WHAT TO DO: Without any alteration, retype the records that appear below.

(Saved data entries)
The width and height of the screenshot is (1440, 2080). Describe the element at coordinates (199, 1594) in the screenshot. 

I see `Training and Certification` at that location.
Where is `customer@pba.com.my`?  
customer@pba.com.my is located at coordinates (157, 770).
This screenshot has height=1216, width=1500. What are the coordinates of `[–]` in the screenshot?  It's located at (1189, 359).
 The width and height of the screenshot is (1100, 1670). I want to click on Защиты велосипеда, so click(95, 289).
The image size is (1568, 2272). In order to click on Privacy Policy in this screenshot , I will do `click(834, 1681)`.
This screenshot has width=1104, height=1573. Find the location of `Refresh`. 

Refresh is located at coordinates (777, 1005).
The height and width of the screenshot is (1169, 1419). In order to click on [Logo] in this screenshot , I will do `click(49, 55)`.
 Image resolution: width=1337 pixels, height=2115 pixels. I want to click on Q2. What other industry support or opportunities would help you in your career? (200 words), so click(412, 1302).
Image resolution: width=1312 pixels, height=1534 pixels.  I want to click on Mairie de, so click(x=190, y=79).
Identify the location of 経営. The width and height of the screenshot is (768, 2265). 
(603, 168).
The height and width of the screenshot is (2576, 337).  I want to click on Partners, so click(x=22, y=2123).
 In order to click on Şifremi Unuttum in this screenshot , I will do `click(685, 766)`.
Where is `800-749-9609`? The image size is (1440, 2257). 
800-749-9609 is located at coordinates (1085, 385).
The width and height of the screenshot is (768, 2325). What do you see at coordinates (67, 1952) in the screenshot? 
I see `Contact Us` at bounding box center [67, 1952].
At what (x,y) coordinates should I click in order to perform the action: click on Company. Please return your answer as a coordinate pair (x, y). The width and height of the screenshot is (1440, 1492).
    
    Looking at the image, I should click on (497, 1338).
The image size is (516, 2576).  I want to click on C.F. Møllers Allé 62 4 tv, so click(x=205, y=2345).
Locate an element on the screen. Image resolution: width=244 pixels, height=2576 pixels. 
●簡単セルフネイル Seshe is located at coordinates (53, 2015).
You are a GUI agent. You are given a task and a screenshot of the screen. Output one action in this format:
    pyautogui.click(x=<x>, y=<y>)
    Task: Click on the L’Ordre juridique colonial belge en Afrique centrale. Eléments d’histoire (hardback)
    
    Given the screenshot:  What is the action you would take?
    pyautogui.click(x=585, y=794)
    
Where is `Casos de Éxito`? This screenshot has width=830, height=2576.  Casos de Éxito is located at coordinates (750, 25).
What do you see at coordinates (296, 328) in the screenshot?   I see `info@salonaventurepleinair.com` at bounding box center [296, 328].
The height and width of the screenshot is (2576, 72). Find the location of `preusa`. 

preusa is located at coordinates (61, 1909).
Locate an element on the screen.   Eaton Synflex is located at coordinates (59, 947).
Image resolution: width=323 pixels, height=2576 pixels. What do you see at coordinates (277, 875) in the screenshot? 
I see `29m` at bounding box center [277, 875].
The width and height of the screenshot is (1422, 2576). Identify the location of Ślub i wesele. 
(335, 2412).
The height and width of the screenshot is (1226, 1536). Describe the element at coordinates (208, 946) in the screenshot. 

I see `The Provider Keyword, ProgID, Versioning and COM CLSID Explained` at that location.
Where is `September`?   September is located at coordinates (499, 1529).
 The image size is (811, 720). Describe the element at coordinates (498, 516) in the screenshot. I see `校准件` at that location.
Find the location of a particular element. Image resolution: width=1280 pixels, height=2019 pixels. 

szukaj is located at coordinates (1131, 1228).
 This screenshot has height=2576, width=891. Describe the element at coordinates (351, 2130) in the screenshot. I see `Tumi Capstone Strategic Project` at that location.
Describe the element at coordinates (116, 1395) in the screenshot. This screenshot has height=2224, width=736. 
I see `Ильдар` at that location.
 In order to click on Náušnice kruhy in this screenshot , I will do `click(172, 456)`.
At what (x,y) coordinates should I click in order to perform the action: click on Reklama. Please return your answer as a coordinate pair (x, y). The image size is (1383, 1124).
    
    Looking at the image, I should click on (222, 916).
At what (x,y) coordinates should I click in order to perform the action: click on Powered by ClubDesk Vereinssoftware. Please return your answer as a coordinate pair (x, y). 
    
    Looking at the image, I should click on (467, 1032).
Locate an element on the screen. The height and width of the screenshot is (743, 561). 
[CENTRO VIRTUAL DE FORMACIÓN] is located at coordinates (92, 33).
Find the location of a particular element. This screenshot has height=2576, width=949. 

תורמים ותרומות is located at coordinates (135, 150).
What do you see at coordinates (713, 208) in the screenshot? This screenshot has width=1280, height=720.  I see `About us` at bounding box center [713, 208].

SOLUTION TO THIS PROBLEM:
The width and height of the screenshot is (1440, 2080). Describe the element at coordinates (199, 1594) in the screenshot. 

I see `Training and Certification` at that location.
Where is `customer@pba.com.my`?  
customer@pba.com.my is located at coordinates (157, 770).
This screenshot has height=1216, width=1500. What are the coordinates of `[–]` in the screenshot?  It's located at (1189, 359).
 The width and height of the screenshot is (1100, 1670). I want to click on Защиты велосипеда, so click(95, 289).
The image size is (1568, 2272). In order to click on Privacy Policy in this screenshot , I will do `click(834, 1681)`.
This screenshot has width=1104, height=1573. Find the location of `Refresh`. 

Refresh is located at coordinates (777, 1005).
The height and width of the screenshot is (1169, 1419). In order to click on [Logo] in this screenshot , I will do `click(49, 55)`.
 Image resolution: width=1337 pixels, height=2115 pixels. I want to click on Q2. What other industry support or opportunities would help you in your career? (200 words), so click(412, 1302).
Image resolution: width=1312 pixels, height=1534 pixels.  I want to click on Mairie de, so click(x=190, y=79).
Identify the location of 経営. The width and height of the screenshot is (768, 2265). 
(603, 168).
The height and width of the screenshot is (2576, 337).  I want to click on Partners, so click(x=22, y=2123).
 In order to click on Şifremi Unuttum in this screenshot , I will do `click(685, 766)`.
Where is `800-749-9609`? The image size is (1440, 2257). 
800-749-9609 is located at coordinates (1085, 385).
The width and height of the screenshot is (768, 2325). What do you see at coordinates (67, 1952) in the screenshot? 
I see `Contact Us` at bounding box center [67, 1952].
At what (x,y) coordinates should I click in order to perform the action: click on Company. Please return your answer as a coordinate pair (x, y). The width and height of the screenshot is (1440, 1492).
    
    Looking at the image, I should click on (497, 1338).
The image size is (516, 2576).  I want to click on C.F. Møllers Allé 62 4 tv, so click(x=205, y=2345).
Locate an element on the screen. Image resolution: width=244 pixels, height=2576 pixels. 
●簡単セルフネイル Seshe is located at coordinates (53, 2015).
You are a GUI agent. You are given a task and a screenshot of the screen. Output one action in this format:
    pyautogui.click(x=<x>, y=<y>)
    Task: Click on the L’Ordre juridique colonial belge en Afrique centrale. Eléments d’histoire (hardback)
    
    Given the screenshot:  What is the action you would take?
    pyautogui.click(x=585, y=794)
    
Where is `Casos de Éxito`? This screenshot has width=830, height=2576.  Casos de Éxito is located at coordinates (750, 25).
What do you see at coordinates (296, 328) in the screenshot?   I see `info@salonaventurepleinair.com` at bounding box center [296, 328].
The height and width of the screenshot is (2576, 72). Find the location of `preusa`. 

preusa is located at coordinates (61, 1909).
Locate an element on the screen.   Eaton Synflex is located at coordinates (59, 947).
Image resolution: width=323 pixels, height=2576 pixels. What do you see at coordinates (277, 875) in the screenshot? 
I see `29m` at bounding box center [277, 875].
The width and height of the screenshot is (1422, 2576). Identify the location of Ślub i wesele. 
(335, 2412).
The height and width of the screenshot is (1226, 1536). Describe the element at coordinates (208, 946) in the screenshot. 

I see `The Provider Keyword, ProgID, Versioning and COM CLSID Explained` at that location.
Where is `September`?   September is located at coordinates (499, 1529).
 The image size is (811, 720). Describe the element at coordinates (498, 516) in the screenshot. I see `校准件` at that location.
Find the location of a particular element. Image resolution: width=1280 pixels, height=2019 pixels. 

szukaj is located at coordinates (1131, 1228).
 This screenshot has height=2576, width=891. Describe the element at coordinates (351, 2130) in the screenshot. I see `Tumi Capstone Strategic Project` at that location.
Describe the element at coordinates (116, 1395) in the screenshot. This screenshot has height=2224, width=736. 
I see `Ильдар` at that location.
 In order to click on Náušnice kruhy in this screenshot , I will do `click(172, 456)`.
At what (x,y) coordinates should I click in order to perform the action: click on Reklama. Please return your answer as a coordinate pair (x, y). The image size is (1383, 1124).
    
    Looking at the image, I should click on (222, 916).
At what (x,y) coordinates should I click in order to perform the action: click on Powered by ClubDesk Vereinssoftware. Please return your answer as a coordinate pair (x, y). 
    
    Looking at the image, I should click on (467, 1032).
Locate an element on the screen. The height and width of the screenshot is (743, 561). 
[CENTRO VIRTUAL DE FORMACIÓN] is located at coordinates (92, 33).
Find the location of a particular element. This screenshot has height=2576, width=949. 

תורמים ותרומות is located at coordinates (135, 150).
What do you see at coordinates (713, 208) in the screenshot? This screenshot has width=1280, height=720.  I see `About us` at bounding box center [713, 208].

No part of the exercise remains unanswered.